» **Dataset content**
-- Opening Marker --
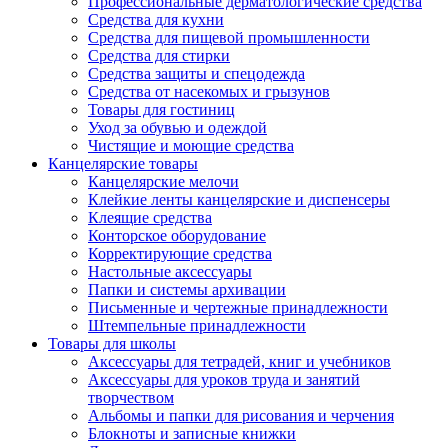
Профессиональные дерматологические средства
Средства для кухни
Средства для пищевой промышленности
Средства для стирки
Средства защиты и спецодежда
Средства от насекомых и грызунов
Товары для гостиниц
Уход за обувью и одеждой
Чистящие и моющие средства
Канцелярские товары
Канцелярские мелочи
Клейкие ленты канцелярские и диспенсеры
Клеящие средства
Конторское оборудование
Корректирующие средства
Настольные аксессуары
Папки и системы архивации
Письменные и чертежные принадлежности
Штемпельные принадлежности
Товары для школы
Аксессуары для тетрадей, книг и учебников
Аксессуары для уроков труда и занятий
творчеством
Альбомы и папки для рисования и черчения
Блокноты и записные книжки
-- Closing Marker --
» **Prompt**
The answer is a portion of the data. Write out exactly the line with "Средства для кухни" and all lines after it.

» **Answer for the task**
Средства для кухни
Средства для пищевой промышленности
Средства для стирки
Средства защиты и спецодежда
Средства от насекомых и грызунов
Товары для гостиниц
Уход за обувью и одеждой
Чистящие и моющие средства
Канцелярские товары
Канцелярские мелочи
Клейкие ленты канцелярские и диспенсеры
Клеящие средства
Конторское оборудование
Корректирующие средства
Настольные аксессуары
Папки и системы архивации
Письменные и чертежные принадлежности
Штемпельные принадлежности
Товары для школы
Аксессуары для тетрадей, книг и учебников
Аксессуары для уроков труда и занятий
творчеством
Альбомы и папки для рисования и черчения
Блокноты и записные книжки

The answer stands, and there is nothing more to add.